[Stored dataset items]
------------------------------------------------------------
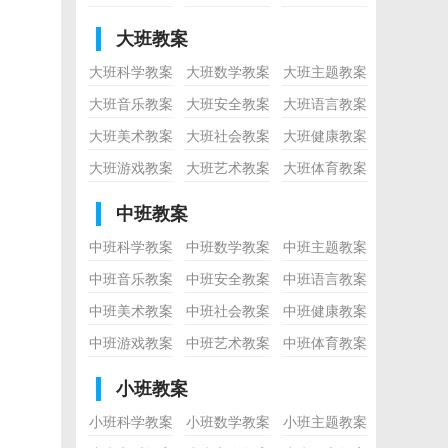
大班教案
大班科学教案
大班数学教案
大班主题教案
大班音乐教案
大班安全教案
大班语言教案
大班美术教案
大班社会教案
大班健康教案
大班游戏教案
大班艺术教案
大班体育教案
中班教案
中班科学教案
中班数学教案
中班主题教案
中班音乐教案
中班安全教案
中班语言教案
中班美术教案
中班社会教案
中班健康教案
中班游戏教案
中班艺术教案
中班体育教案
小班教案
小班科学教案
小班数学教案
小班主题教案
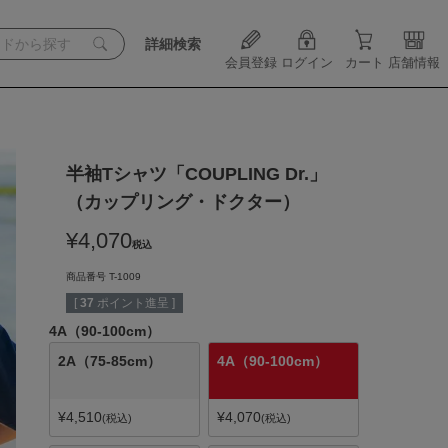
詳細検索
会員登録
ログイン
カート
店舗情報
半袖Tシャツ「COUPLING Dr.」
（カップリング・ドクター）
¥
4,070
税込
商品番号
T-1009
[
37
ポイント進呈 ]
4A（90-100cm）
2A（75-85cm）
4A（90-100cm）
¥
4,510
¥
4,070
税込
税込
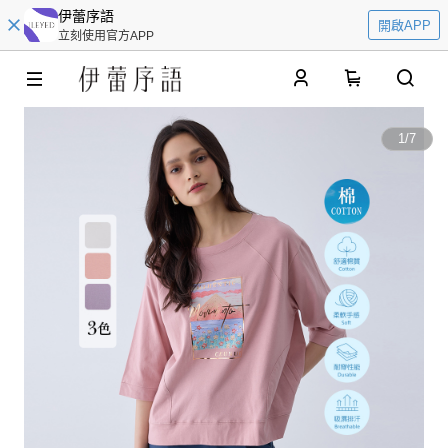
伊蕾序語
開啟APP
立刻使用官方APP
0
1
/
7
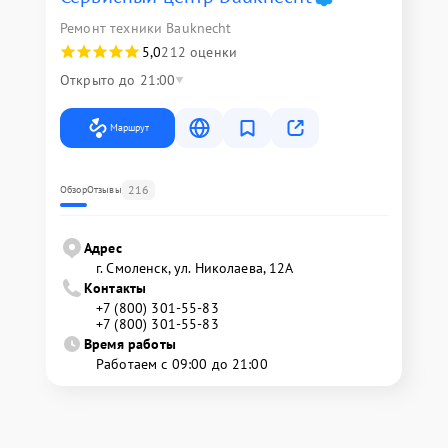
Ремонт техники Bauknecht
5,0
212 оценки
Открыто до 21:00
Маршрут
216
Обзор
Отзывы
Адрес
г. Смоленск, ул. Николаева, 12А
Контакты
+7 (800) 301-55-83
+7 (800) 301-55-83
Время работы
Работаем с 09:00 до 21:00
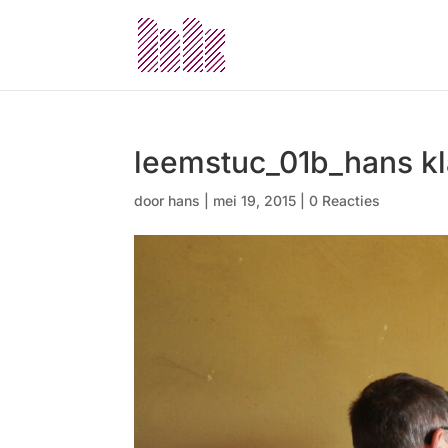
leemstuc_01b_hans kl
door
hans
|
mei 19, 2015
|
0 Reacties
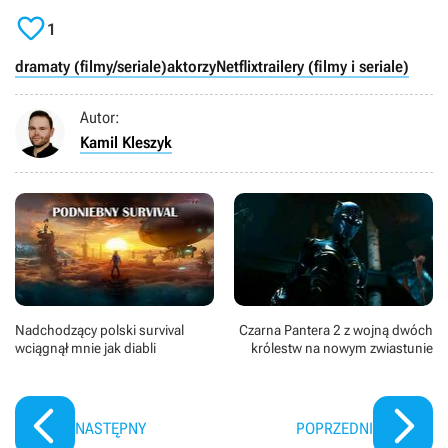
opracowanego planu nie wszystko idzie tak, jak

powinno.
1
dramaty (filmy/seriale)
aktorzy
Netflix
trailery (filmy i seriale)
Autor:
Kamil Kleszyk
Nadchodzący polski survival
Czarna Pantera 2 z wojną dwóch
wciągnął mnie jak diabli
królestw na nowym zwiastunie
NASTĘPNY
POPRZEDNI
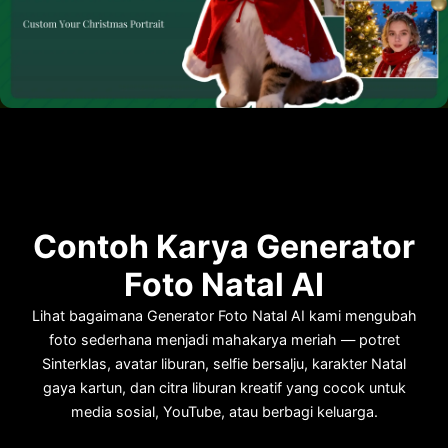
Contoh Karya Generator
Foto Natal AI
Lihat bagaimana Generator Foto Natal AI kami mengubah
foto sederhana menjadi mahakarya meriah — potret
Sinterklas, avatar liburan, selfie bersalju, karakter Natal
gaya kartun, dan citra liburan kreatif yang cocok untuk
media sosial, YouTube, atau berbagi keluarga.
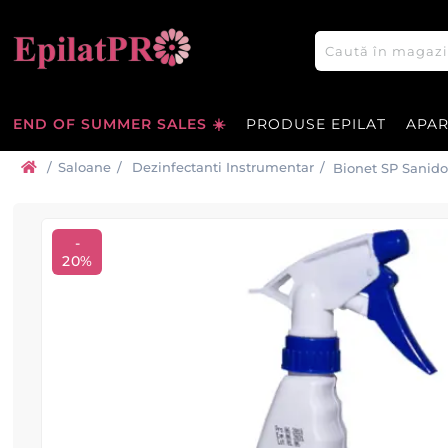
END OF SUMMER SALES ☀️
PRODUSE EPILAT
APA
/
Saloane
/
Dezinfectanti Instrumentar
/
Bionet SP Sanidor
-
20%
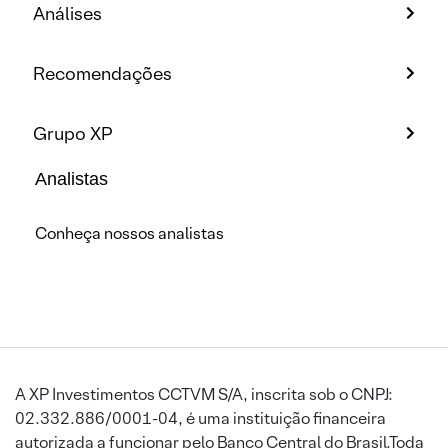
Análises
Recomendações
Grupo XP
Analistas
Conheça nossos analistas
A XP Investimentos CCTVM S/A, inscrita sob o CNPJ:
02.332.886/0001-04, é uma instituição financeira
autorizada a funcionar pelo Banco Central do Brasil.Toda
------------------------------------------------------------
Required work: From the first line to the last, output the data exactly, without the pictures.

Exercise result:
大班教案
大班科学教案
大班数学教案
大班主题教案
大班音乐教案
大班安全教案
大班语言教案
大班美术教案
大班社会教案
大班健康教案
大班游戏教案
大班艺术教案
大班体育教案
中班教案
中班科学教案
中班数学教案
中班主题教案
中班音乐教案
中班安全教案
中班语言教案
中班美术教案
中班社会教案
中班健康教案
中班游戏教案
中班艺术教案
中班体育教案
小班教案
小班科学教案
小班数学教案
小班主题教案
詳細検索
会員登録
ログイン
カート
店舗情報
半袖Tシャツ「COUPLING Dr.」
（カップリング・ドクター）
¥
4,070
税込
商品番号
T-1009
[
37
ポイント進呈 ]
4A（90-100cm）
2A（75-85cm）
4A（90-100cm）
¥
4,510
¥
4,070
税込
税込
伊蕾序語
開啟APP
立刻使用官方APP
0
1
/
7
Ремонт техники Bauknecht
5,0
212 оценки
Открыто до 21:00
Маршрут
216
Обзор
Отзывы
Адрес
г. Смоленск, ул. Николаева, 12А
Контакты
+7 (800) 301-55-83
+7 (800) 301-55-83
Время работы
Работаем с 09:00 до 21:00
leemstuc_01b_hans kl
door
hans
|
mei 19, 2015
|
0 Reacties
opracowanego planu nie wszystko idzie tak, jak

powinno.
1
dramaty (filmy/seriale)
aktorzy
Netflix
trailery (filmy i seriale)
Autor:
Kamil Kleszyk
Nadchodzący polski survival
Czarna Pantera 2 z wojną dwóch
wciągnął mnie jak diabli
królestw na nowym zwiastunie
NASTĘPNY
POPRZEDNI
Contoh Karya Generator
Foto Natal AI
Lihat bagaimana Generator Foto Natal AI kami mengubah
foto sederhana menjadi mahakarya meriah — potret
Sinterklas, avatar liburan, selfie bersalju, karakter Natal
gaya kartun, dan citra liburan kreatif yang cocok untuk
media sosial, YouTube, atau berbagi keluarga.
END OF SUMMER SALES ☀️
PRODUSE EPILAT
APA
/
Saloane
/
Dezinfectanti Instrumentar
/
Bionet SP Sanidor
-
20%
Análises
Recomendações
Grupo XP
Analistas
Conheça nossos analistas
A XP Investimentos CCTVM S/A, inscrita sob o CNPJ:
02.332.886/0001-04, é uma instituição financeira
autorizada a funcionar pelo Banco Central do Brasil.Toda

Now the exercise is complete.